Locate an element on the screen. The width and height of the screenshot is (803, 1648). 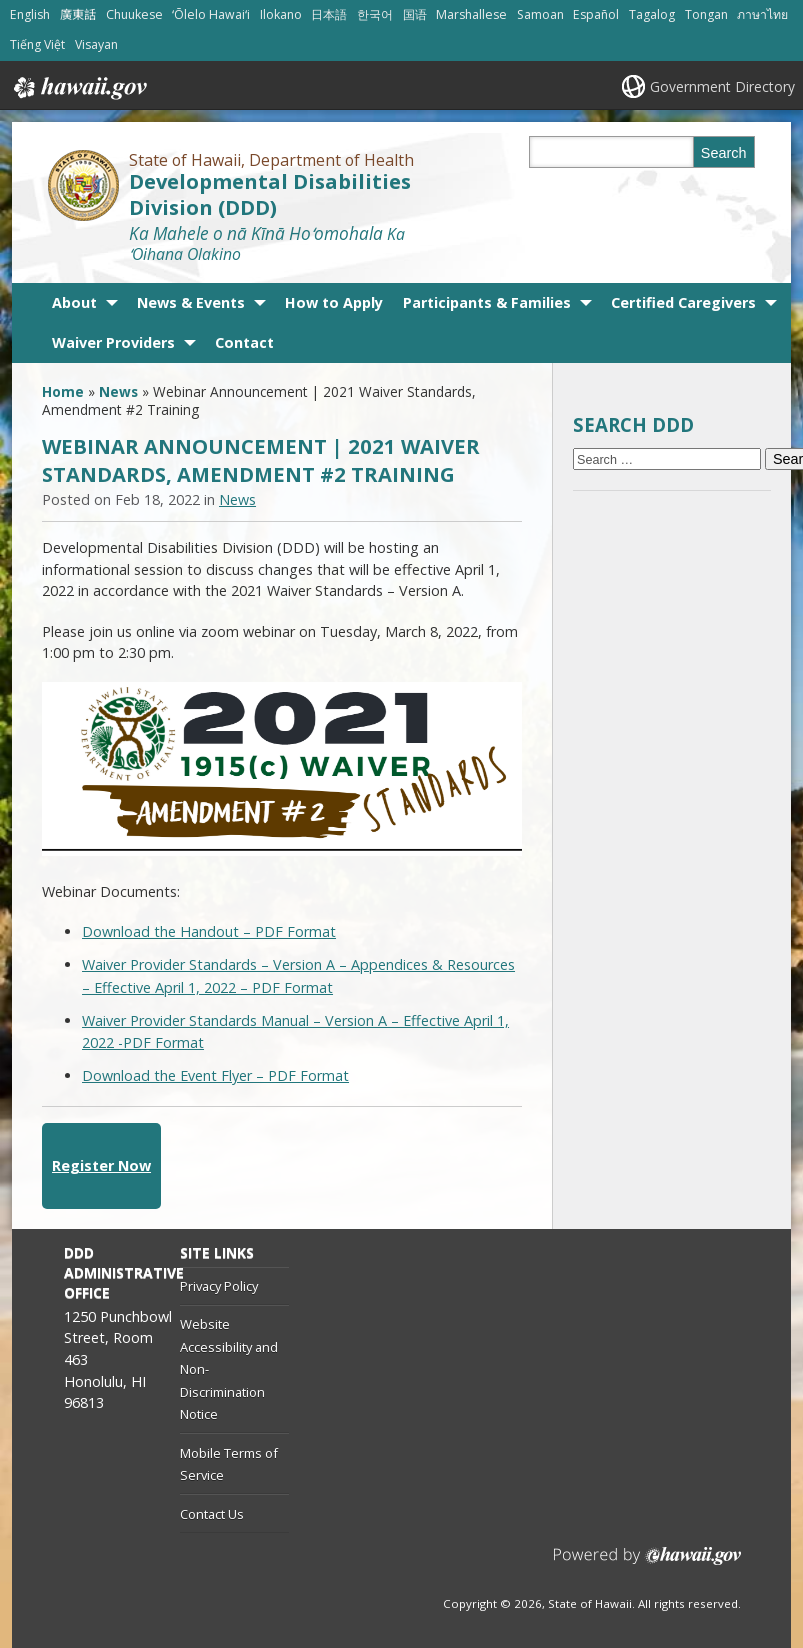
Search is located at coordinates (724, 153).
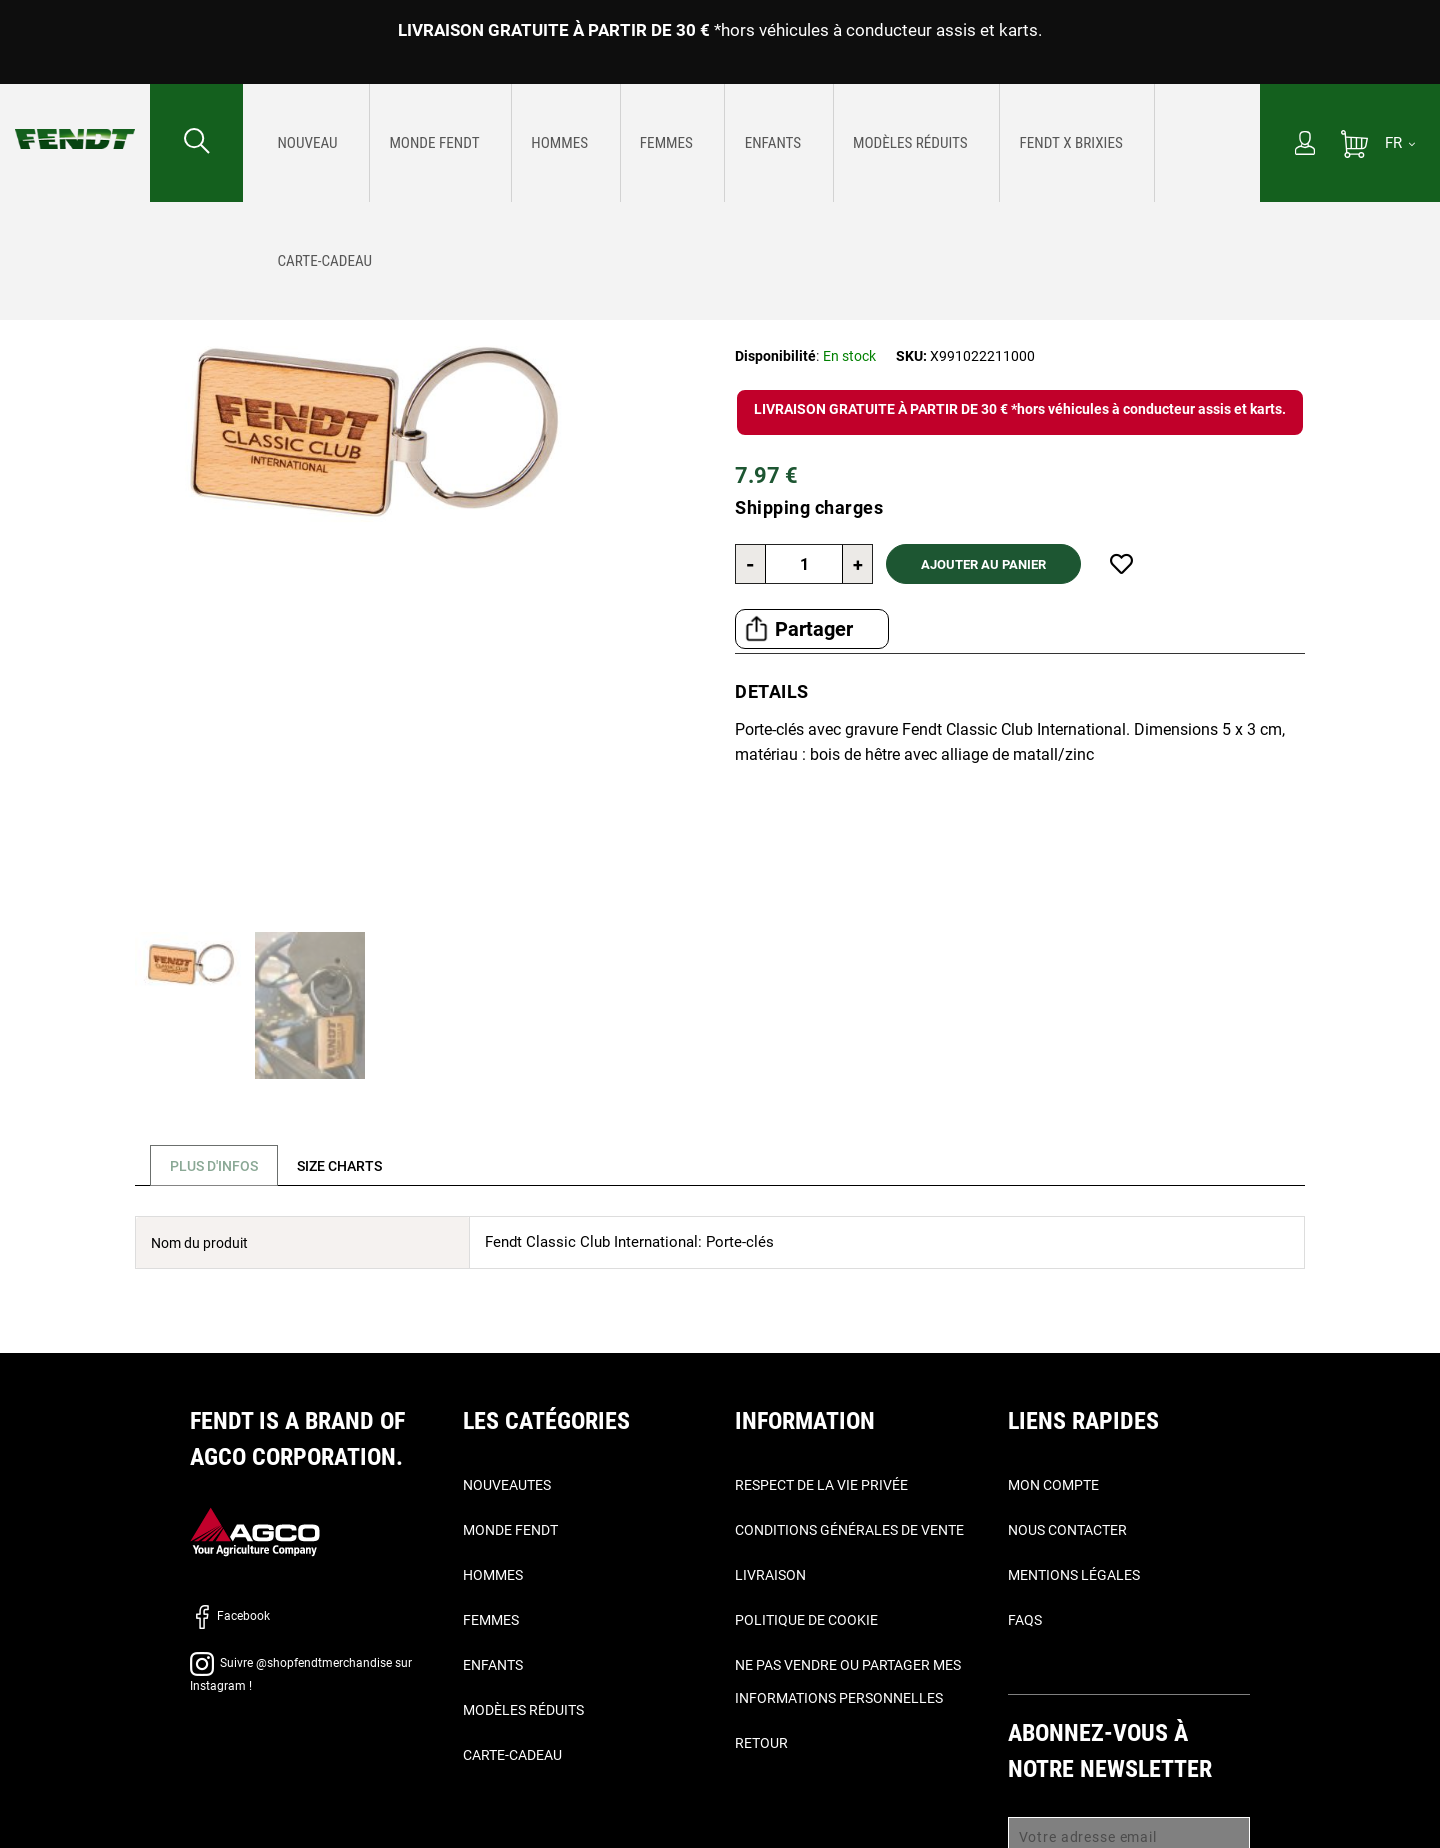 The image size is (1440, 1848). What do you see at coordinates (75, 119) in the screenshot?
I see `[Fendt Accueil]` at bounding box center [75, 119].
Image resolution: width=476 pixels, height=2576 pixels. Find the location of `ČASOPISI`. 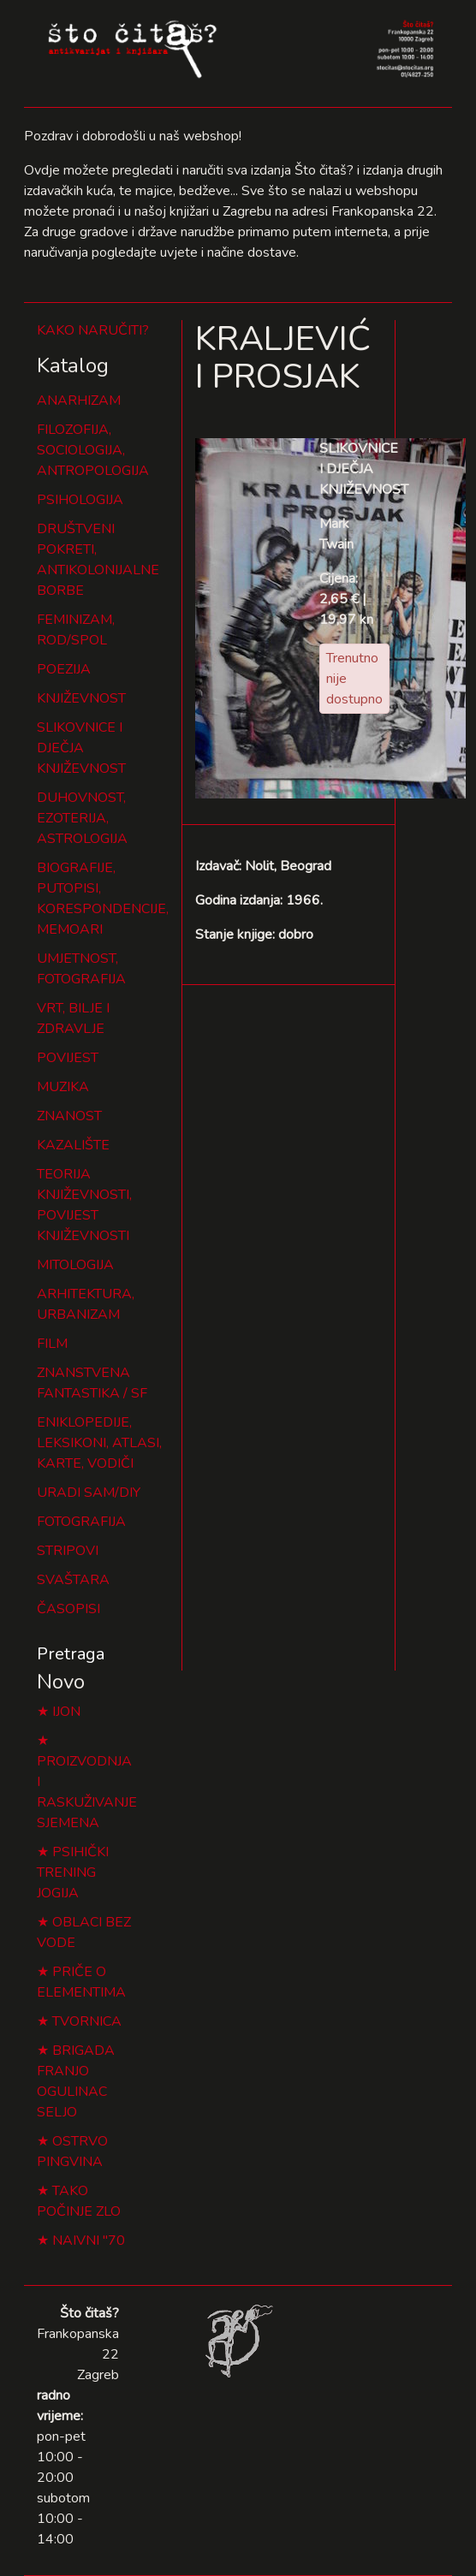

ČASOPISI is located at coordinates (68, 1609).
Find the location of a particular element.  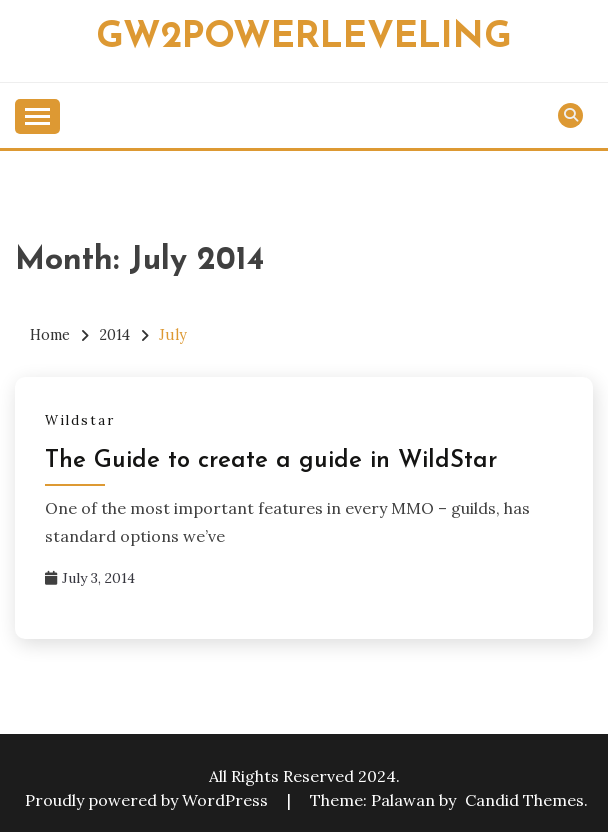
•••
What the task asks
Write out the entries word for word. Skip the pictures.

Exercise result
Locate an element on the screen. The width and height of the screenshot is (803, 1648). 
Search is located at coordinates (724, 153).
 The image size is (1440, 1848). What do you see at coordinates (75, 119) in the screenshot?
I see `[Fendt Accueil]` at bounding box center [75, 119].
Image resolution: width=476 pixels, height=2576 pixels. Find the location of `ČASOPISI`. 

ČASOPISI is located at coordinates (68, 1609).
Find the location of a particular element.  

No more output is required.